Nothing but the lines from the one with "Skip to content" down to the one with "Susunan Redaksi" should be returned, exactly and with both ends included, from the material below.
::::::::::
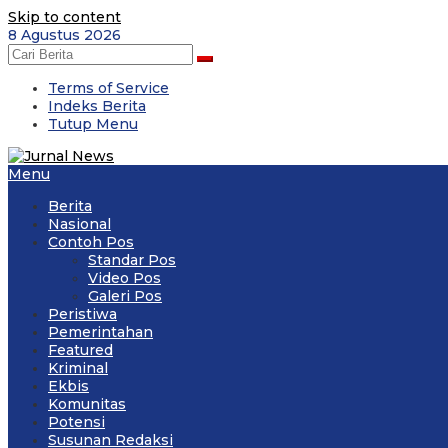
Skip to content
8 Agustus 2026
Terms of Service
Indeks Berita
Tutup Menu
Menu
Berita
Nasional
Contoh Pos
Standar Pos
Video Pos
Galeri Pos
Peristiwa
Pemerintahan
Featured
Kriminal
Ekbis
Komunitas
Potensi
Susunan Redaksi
::::::::::
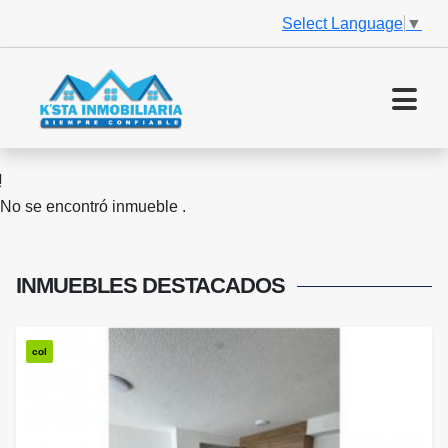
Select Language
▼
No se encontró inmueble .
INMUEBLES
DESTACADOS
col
::::::::::
Response area:
Skip to content
8 Agustus 2026
Terms of Service
Indeks Berita
Tutup Menu
Menu
Berita
Nasional
Contoh Pos
Standar Pos
Video Pos
Galeri Pos
Peristiwa
Pemerintahan
Featured
Kriminal
Ekbis
Komunitas
Potensi
Susunan Redaksi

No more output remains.